D’autres canicules sévissent ensuite en 1921, 1947 et 1976, pour s’en tenir aux plus importantes. De 1950 à 1970, le climat connaît paradoxalement une période de rafraîchissement en France (celle-ci dure jusqu’en 1974, voire 1980 s’agissant du centre et du sud du pays). Puis s’engage un nouveau cycle de réchauffement qui, selon les spécialistes, tend à s’accélérer depuis le début du XXIe siècle. Trois canicules sérieuses se produisent au cours de la décennie 1980 : en 1982 (2 300 morts), 1983 (quatre mois extrêmement chauds de juin à septembre et 6400 morts), 1990 (1700 morts). D’autres adviennent en 1994, 1995 et 1997, entraînant un bilan estimé respectivement à 2600, 2300 et 2 200 morts. Arrive ensuite la canicule d’août 2003, qui a frappé les esprits.

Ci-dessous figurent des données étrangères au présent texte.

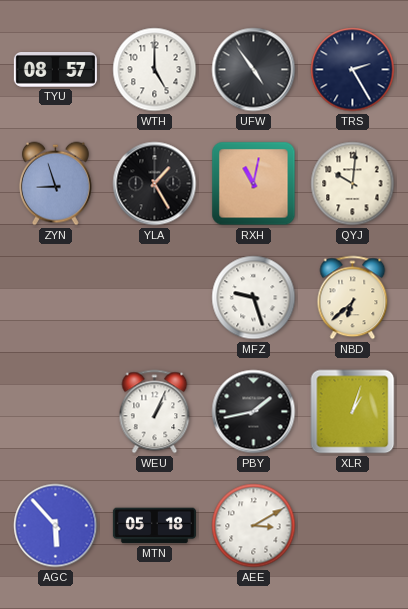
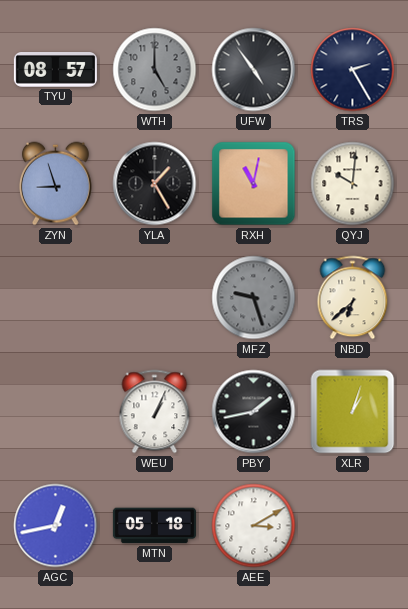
WTH dial: white -> grey
MFZ dial: white -> grey
AGC: 5:53 -> 12:43
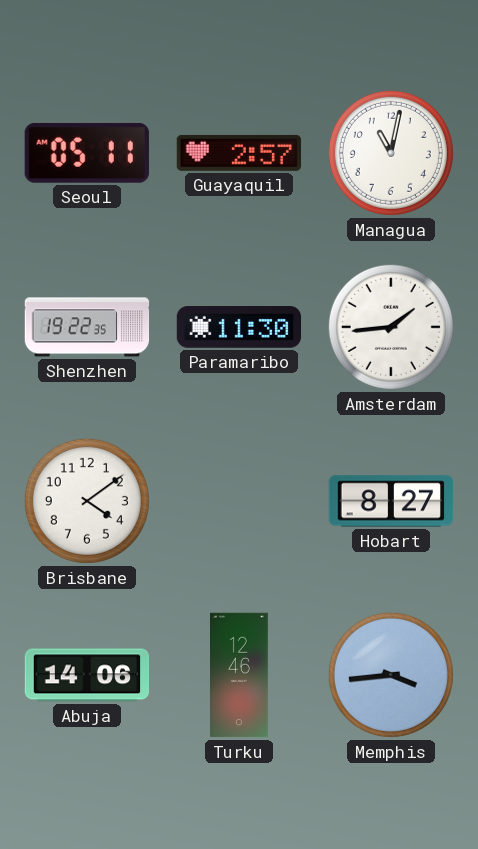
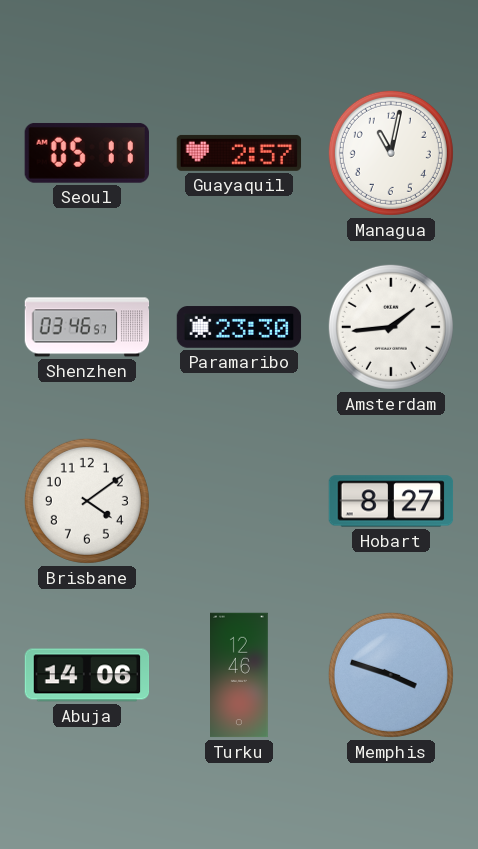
Shenzhen: 19:22 -> 03:46
Paramaribo: 11:30 -> 23:30
Memphis: 3:44 -> 3:48
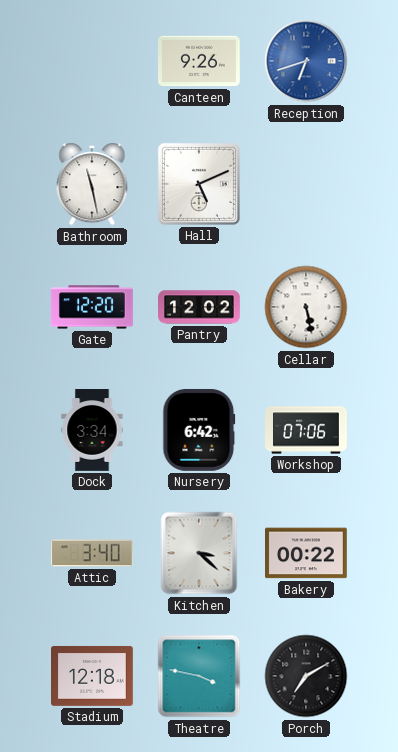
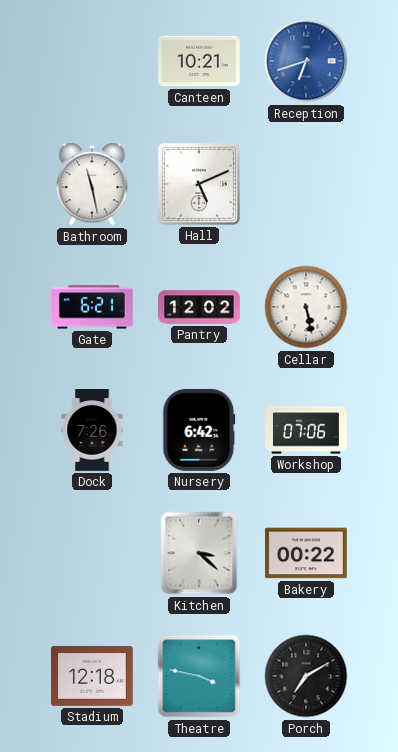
Canteen: 9:26 -> 10:21
Gate: 12:20 -> 6:21
Dock: 3:34 -> 7:26
Attic: 3:40 -> none
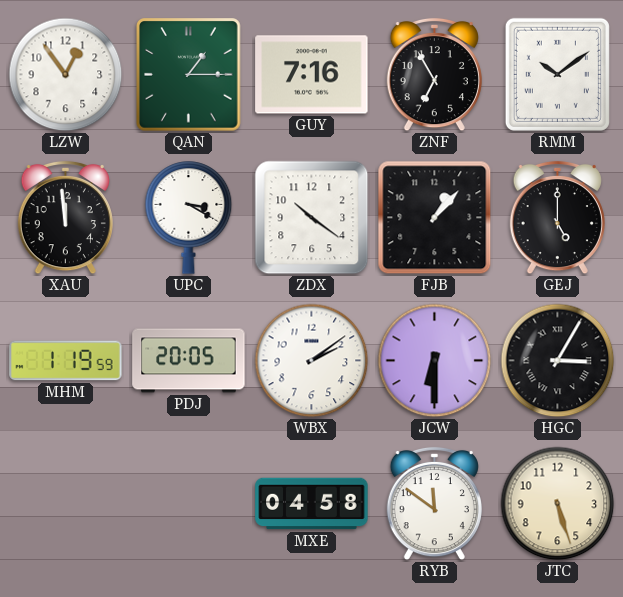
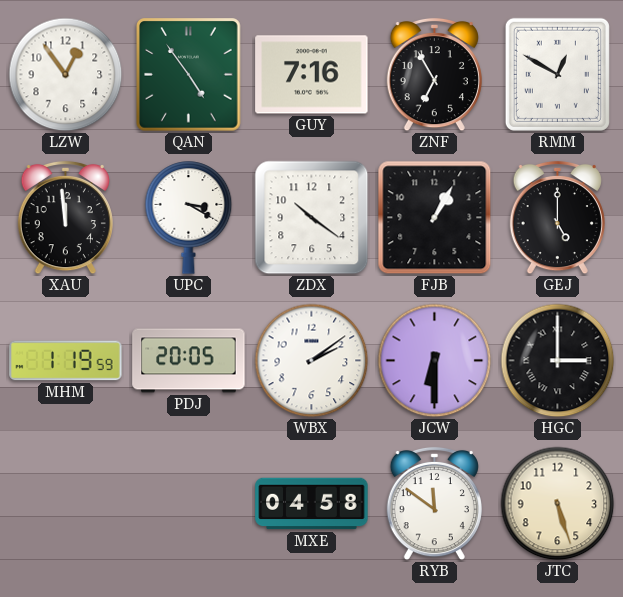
QAN: 1:15 -> 4:54
RMM: 10:09 -> 12:50
FJB: 1:07 -> 1:05
HGC: 3:05 -> 3:00
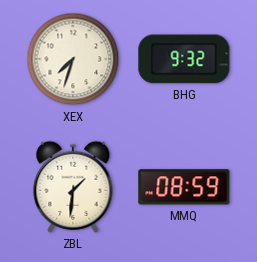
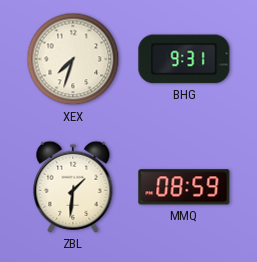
BHG: 9:32 -> 9:31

Au terme de ce récit, précisons les méthodes utilisées pour établir les températures et le climat des siècles passés. Les scientifiques prélèvent dans les glaciers proches des pôles, par forage profond, des cylindres qu’on appelle des carottes de glace et les analysent. Sous les climats plus tempérés d’europe, ils étudient les langues terminales des glaciers alpins de référence (Chamonix en France, Aletsch et Gorner en Suisse) pour apprécier leur évolution au fil du temps. D’autres scrutent les anneaux de croissance annuelle dans le bois des troncs des grands arbres. Ces scientifiques parviennent ainsi à dater et caractériser les étapes successives de leur vie végétale, et en tirent de précieuses informations sur les températures d’alors. Le bois de l’anneau de croissance des chênes qui correspond à 1473, année de canicule, est ainsi « ultradur, très peu imprégné d’eau », explique Le Roy Ladurie. L’étude des pollens et des changements d’essences forestières permet par ailleurs de corroborer des hypothèses. On dispose en outre, s’agissant de la capitale, de séries thermométriques réalisées sans discontinuer depuis les années 1670 par l’observatoire de Paris. Et la France bénéficie de stations météo depuis 1855. Les dates des vendanges, recensées à Dijon depuis 1370, offrent également d’utiles indications, même si les comparaisons doivent tenir compte d’éventuelles évolutions du climat d’un siècle à l’autre. Les historiens s’appuient sur ces recherches des scientifiques et y ajoutent l’étude et la critique de sources qui leur sont plus familières, comme les témoignages des contemporains.